A CBF divulgou, hoje, a seleção dos melhores do Campeonato Brasileiro de 2013. Os escolhidos foram Fábio (Cruzeiro), Marcos Rocha (Atlético Mineiro), Dedé (Cruzeiro), Manoel (Atlético Paranaense) e Alex Telles (Grêmio); Nílton (Cruzeiro), Elias (Flamengo), Éverton Ribeiro (Cruzeiro) e Paulo Baier (Atlético Paranaense); Wálter (Goiás) e Éderson (Atlético Paranaense). O craque do campeonato foi Éverton Ribeiro. O jogador revelação foi Marcelo (Atlético Paranaense). O melhor técnico, Marcelo Oliveira (Cruzeiro). A seleção escolhida deixa claro o baixo nível técnico do campeonato e do futebol brasileiro. Com exceção de Fábio, que inexplicavelmente nunca é convocado, Marcos Rocha, que já foi lembrado algumas vezes, e de Dedé, que segue nos planos de Felipão, os demais jogadores não são de nível de Seleção Brasileira. Manoel vem destacando-se há algum tempo pelo Atlético Paranaense, mas não se tem certeza sobre o que poderia fazer num grande clube, Alex Telles ainda é, apenas, uma promessa. Nílton, Elias e Evérton Ribeiro brilharam, mas não são foras de série. Paulo Baier, que só teve grande rendimento em clubes médios, já tem 39 anos. Wálter, de grande talento, vive uma eterna briga com a balança. Éderson foi o goleador do Brasileirão, mas é um jogador tecnicamente modesto. A revelação do campeonato, Marcelo, é outro que ainda terá de confirmar se é ou não um grande jogador. O futebol brasileiro, infelizmente, está nivelado por baixo. Há muita paridade entre os times, mas pela ausência de grandes valores, e não pela sua presença em número significativo, como seria desejável. O equilíbrio entre os disputantes até proporciona emoção, como no caso da luta pela classificação para a Libertadores, ainda não totalmente definida, mas tecnicamente os jogos são pobres. Os grandes clubes brasileiros gastam muito dinheiro para formar seus times, mas o que se vê em campo não justifica esse dispêndio. Resta torcer para que a inesgotável fábrica de talentos do futebol brasileiro possa nos brindar, brevemente, com novos craques capazes de alterar esse quadro.

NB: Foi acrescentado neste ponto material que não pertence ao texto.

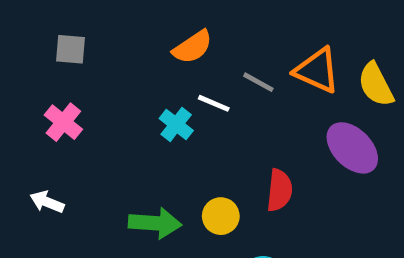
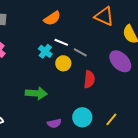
orange triangle: (317, 70) -> (104, 16), moved
gray line: (258, 82) -> (80, 52), moved
yellow circle: (221, 216) -> (63, 63), moved

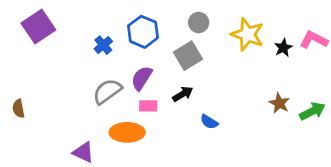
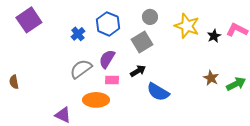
blue semicircle: (209, 122) -> (158, 92), size x1.6

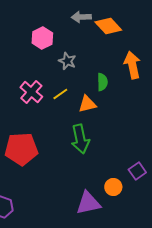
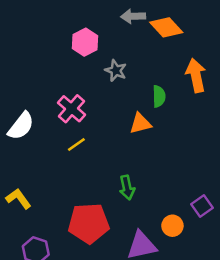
yellow line: (60, 94) -> (76, 144), moved
green arrow: (80, 139) -> (127, 188), moved, size x0.7
red pentagon: (21, 149) -> (89, 223), moved

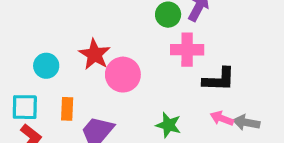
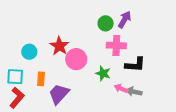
pink arrow: (222, 118) -> (121, 89), moved
gray arrow: (246, 122) -> (134, 92), moved
green star: (168, 125) -> (103, 73), moved

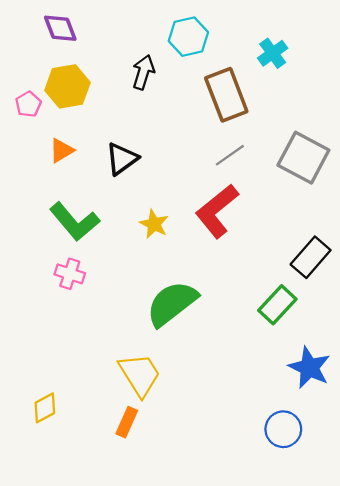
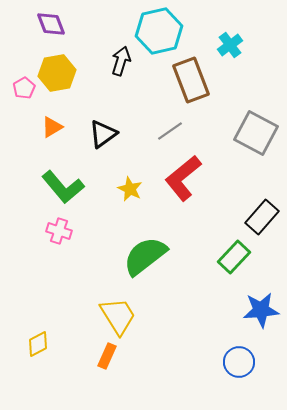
cyan hexagon: (188, 37) -> (159, 31), size x1.4
gray line: (230, 155) -> (170, 131), moved
blue star: (309, 368) -> (261, 310), turned -30

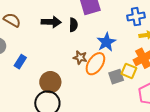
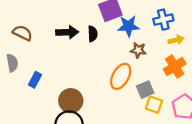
blue star: (106, 42) -> (128, 26), moved, turned 30
brown star: (80, 58) -> (138, 50), moved
yellow square: (129, 71) -> (154, 105), moved

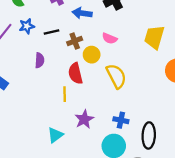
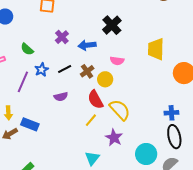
purple semicircle: (40, 60) -> (61, 97), turned 88
yellow semicircle: (116, 76) -> (120, 110), moved
yellow line: (65, 94) -> (91, 120), turned 56
blue cross: (121, 120) -> (171, 113), moved

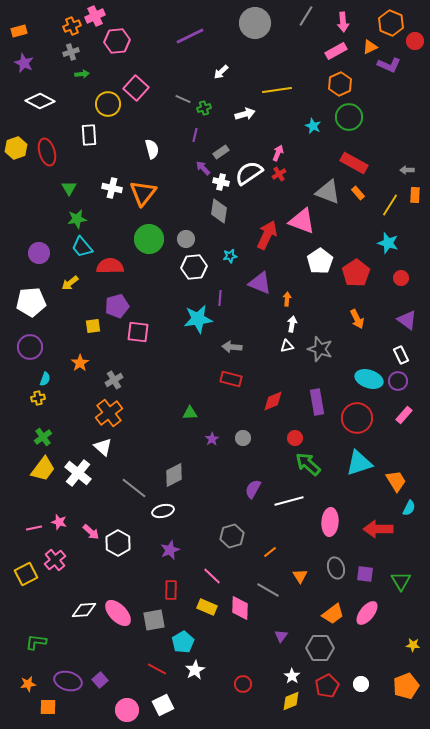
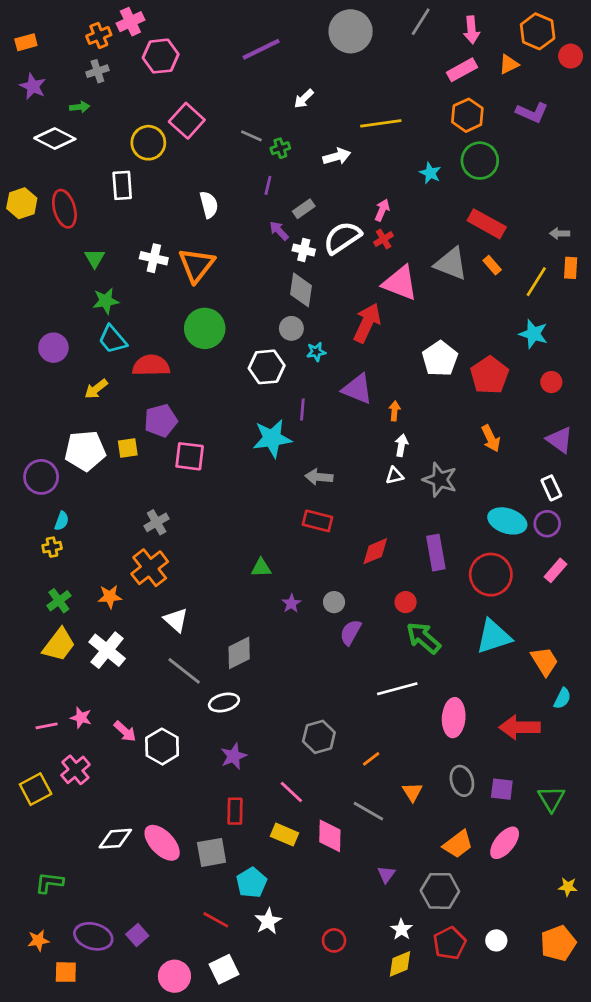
purple L-shape: (389, 65) -> (532, 112), moved
green arrow: (82, 74) -> (80, 107), moved
pink triangle: (302, 221) -> (400, 283), moved
gray circle: (186, 239) -> (291, 328), moved
white pentagon: (31, 302) -> (85, 451), moved
orange star: (80, 363) -> (110, 597), moved, turned 30
white triangle: (103, 447) -> (176, 620), moved
purple semicircle: (253, 489) -> (351, 632), moved

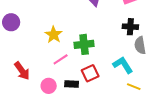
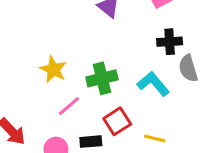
cyan L-shape: (123, 65) -> (153, 84), moved
yellow line: (134, 87) -> (155, 139), moved

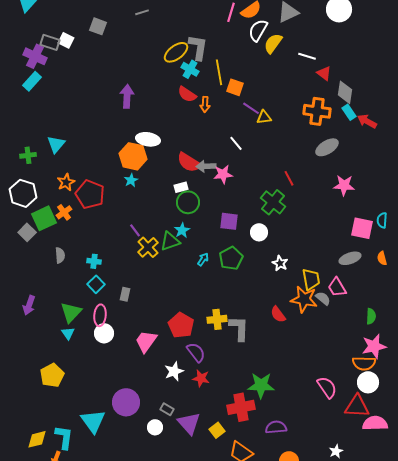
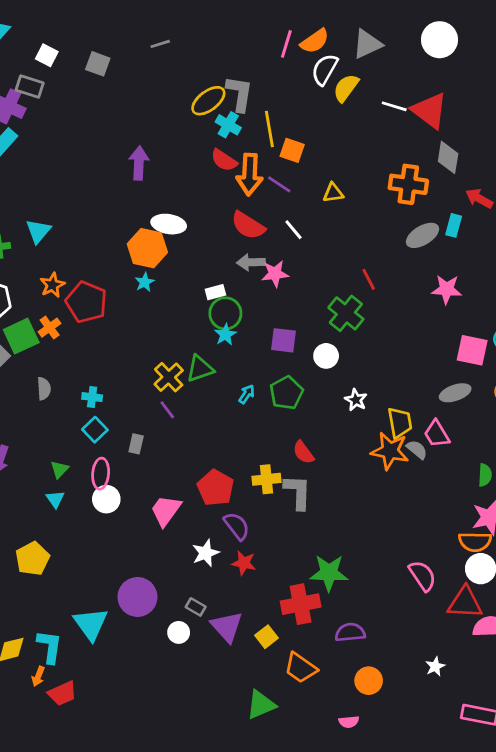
white square: (66, 40) -> (47, 55), moved
red triangle: (324, 73) -> (430, 111), moved, size x1.8
orange arrow: (205, 104) -> (250, 174), size x1.8
purple line: (251, 108) -> (279, 184), moved
cyan rectangle: (349, 112) -> (454, 225), moved, turned 49
red semicircle: (189, 162) -> (248, 225), moved
purple line: (135, 230) -> (167, 410), moved
cyan star: (182, 230) -> (225, 335), moved
green triangle: (71, 312) -> (59, 469), size x0.6
red semicircle: (278, 314) -> (303, 452), moved

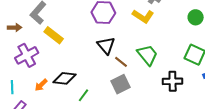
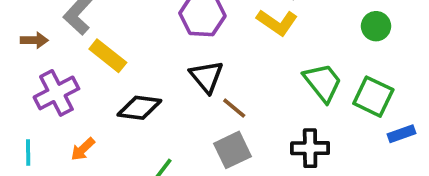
green trapezoid: (147, 55) -> (323, 82), moved
black diamond: (65, 78) -> (139, 108), moved
black cross: (173, 81) -> (310, 148), moved

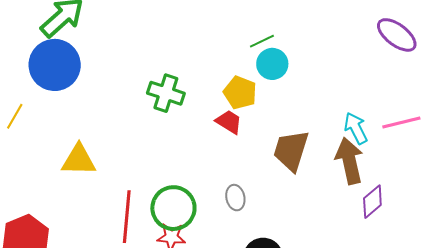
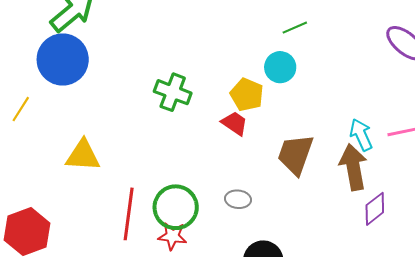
green line: (262, 41) -> (295, 28), moved
gray ellipse: (235, 198) -> (238, 199), turned -75

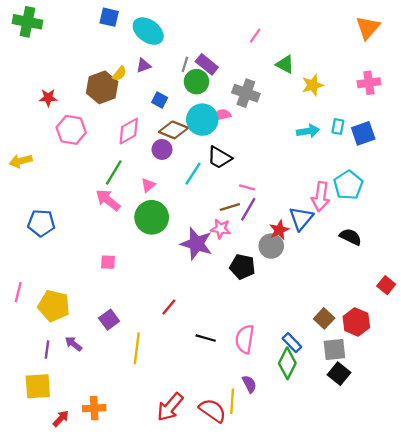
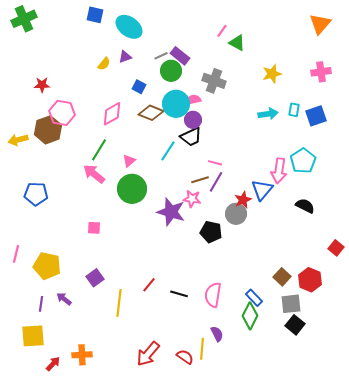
green cross: (27, 22) -> (24, 19), turned -35
gray line: (185, 64) -> (161, 56), turned 48
green triangle: (285, 64) -> (237, 43), moved
brown hexagon: (102, 87) -> (48, 130), moved
purple circle: (162, 149) -> (193, 120), moved
black trapezoid: (219, 158) -> (191, 137), turned -55
red line: (169, 307) -> (149, 285), moved
red semicircle: (213, 410) -> (185, 357), size x0.7

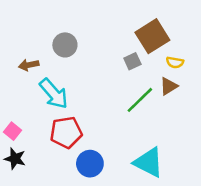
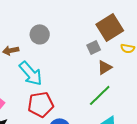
brown triangle: (169, 86) -> (105, 67), moved
green line: (140, 100) -> (100, 95), moved

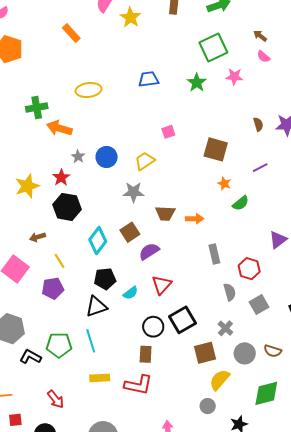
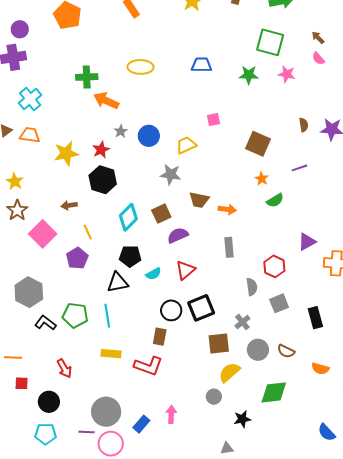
green square: (213, 48) -> (270, 42), turned 32
green star: (197, 83) -> (249, 75), turned 30
gray rectangle: (214, 254) -> (229, 247), moved
purple pentagon: (53, 288) -> (77, 258), turned -30

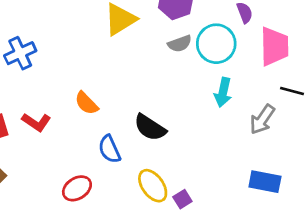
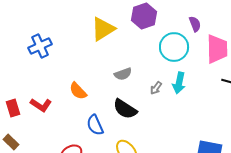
gray semicircle: (180, 44) -> (123, 74), moved
blue cross: (20, 53) -> (40, 46), moved
gray arrow: (262, 119) -> (156, 88), moved, size x0.6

quarta-feira, 27 de novembro de 2013

Nílton Santos

O Brasil perdeu, hoje, um dos seus maiores jogadores de futebol de todos os tempos: Nílton Santos. Escolhido pela Fifa, no final do século passado, como o melhor lateral esquerdo da história do futebol mundial, Nílton Santos foi convocado pela Seleção Brasileira para as Copas do Mundo de 1950, 1954, 1958 e 1962, sendo campeão nas duas últimas. Em 16 anos de carreira, só vestiu duas camisas, a do Botafogo e a da Seleção Brasileira. Na Copa do Mundo de 1962, foi titular e campeão com 37 anos de idade. Nílton Santos não enriqueceu com o futebol. Após parar de jogar, teve algumas experiências como técnico, sem maior repercussão. Nessa atividade, aliás, por um breve período, treinou o São Paulo, de Rio Grande (RS). Craque dentro de campo, Nílton Santos foi também um grande ser humano. Há alguns anos, sofria do Mal de Alzheimer. Faleceu aos 88 anos, de infecção pulmonar. Mais um campeão do mundo que se vai, e que deixa uma imensa saudade.

Resultados lógicos

Os jogos de hoje Flamengo x Atlético Paranaense e Ponte Preta x São Paulo confirmaram a expectativa encaminhada pelas primeiras partidas. Com o empate em 1 x 1, no Durival Brito, o Flamengo levou uma grande vantagem para o Maracanã. Um simples empate me 0 x 0 daria o título da Copa do Brasil para o Flamengo. Esse foi o resultado que persistiu durante quase todo o jogo, mas com um gol no final da partida, e outro nos acréscimos, o Flamengo ganhou por 2 x 0 e não deixou dúvidas sobre a legitimidade da sua conquista. Esse é o terceiro título da Copa do Brasil ganho pelo Flamengo em cinco decisões que disputou da competição. Para o Atlético Paranaense pesou o fato de não ter vencido o jogo que disputou como mandante, e a postura na partida de hoje, quando precisava marcar gols mas mostrou pouca ousadia. No outro jogo da noite, a Ponte Preta empatou em 1 x 1 com o São Paulo, pelas semifinais da Copa Sul-Americana. Como havia vencido no Morumbi, por 3 x 1, a Ponte Preta estava com a classificação quase garantida, e apenas confirmou essa tendência no estádio Romildão, em Mogi-Mirim (SP). Sem jamais ter ganho um título em sua história, a Ponte Preta conseguiu a façanha de classificar-se para a decisão de sua primeira competição internacional. A Ponte Preta, no entanto, terá a torcida contra dos clubes que buscam classificação para a Libertadores pelo Campeonato Brasileiro. Afinal, se a Ponte Preta ganhar a Copa Sul-Americana, o Brasileirão classificará apenas três clubes para a Libertadores. Se ela for derrotada, serão quatros os clubes classificados.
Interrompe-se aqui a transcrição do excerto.